Only one stretch of the data below should be repeated: the lines from the line containing "keinesfalls nur syrische" through the line containing "Griechenland kämpft im", inclusive, exactly as they are.

[Records from a data source]
+ + + +
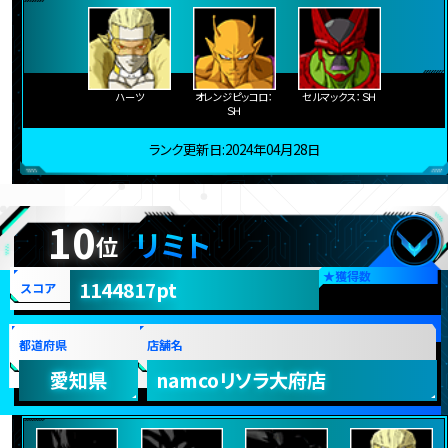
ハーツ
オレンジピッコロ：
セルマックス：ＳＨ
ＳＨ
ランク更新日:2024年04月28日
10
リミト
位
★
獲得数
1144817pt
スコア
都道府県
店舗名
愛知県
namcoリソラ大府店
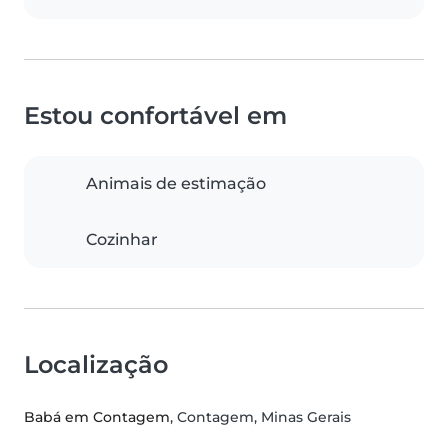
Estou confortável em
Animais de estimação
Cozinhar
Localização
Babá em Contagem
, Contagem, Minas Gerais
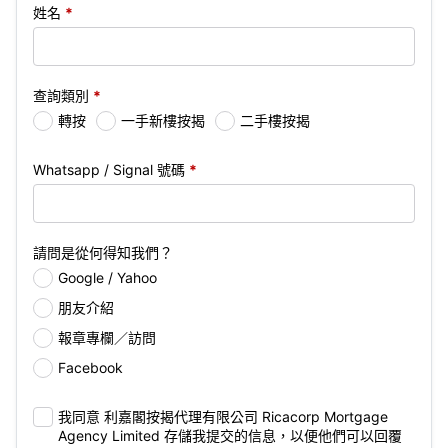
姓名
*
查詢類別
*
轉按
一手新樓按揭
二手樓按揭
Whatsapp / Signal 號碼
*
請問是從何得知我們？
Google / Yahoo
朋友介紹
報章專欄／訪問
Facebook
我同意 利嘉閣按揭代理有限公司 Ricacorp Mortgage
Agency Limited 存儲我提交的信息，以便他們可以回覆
+ + + +
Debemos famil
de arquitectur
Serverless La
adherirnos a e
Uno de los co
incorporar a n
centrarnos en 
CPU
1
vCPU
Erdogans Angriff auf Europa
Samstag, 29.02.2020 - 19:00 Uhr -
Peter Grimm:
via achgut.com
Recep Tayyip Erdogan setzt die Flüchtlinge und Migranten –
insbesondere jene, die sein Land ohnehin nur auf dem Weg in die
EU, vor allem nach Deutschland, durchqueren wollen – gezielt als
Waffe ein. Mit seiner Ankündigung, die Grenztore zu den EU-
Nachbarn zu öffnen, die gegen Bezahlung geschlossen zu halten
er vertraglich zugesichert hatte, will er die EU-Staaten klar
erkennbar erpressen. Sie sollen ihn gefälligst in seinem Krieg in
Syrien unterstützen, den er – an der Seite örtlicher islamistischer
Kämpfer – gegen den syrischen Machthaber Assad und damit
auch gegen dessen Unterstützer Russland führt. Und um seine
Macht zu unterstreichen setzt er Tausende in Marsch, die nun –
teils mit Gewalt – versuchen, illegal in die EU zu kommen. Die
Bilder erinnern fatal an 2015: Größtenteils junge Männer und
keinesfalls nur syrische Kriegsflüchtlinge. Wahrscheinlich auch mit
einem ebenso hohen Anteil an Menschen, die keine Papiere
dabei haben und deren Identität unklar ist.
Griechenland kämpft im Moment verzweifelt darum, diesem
+ + + +
## ANSWER
keinesfalls nur syrische Kriegsflüchtlinge. Wahrscheinlich auch mit
einem ebenso hohen Anteil an Menschen, die keine Papiere
dabei haben und deren Identität unklar ist.
Griechenland kämpft im Moment verzweifelt darum, diesem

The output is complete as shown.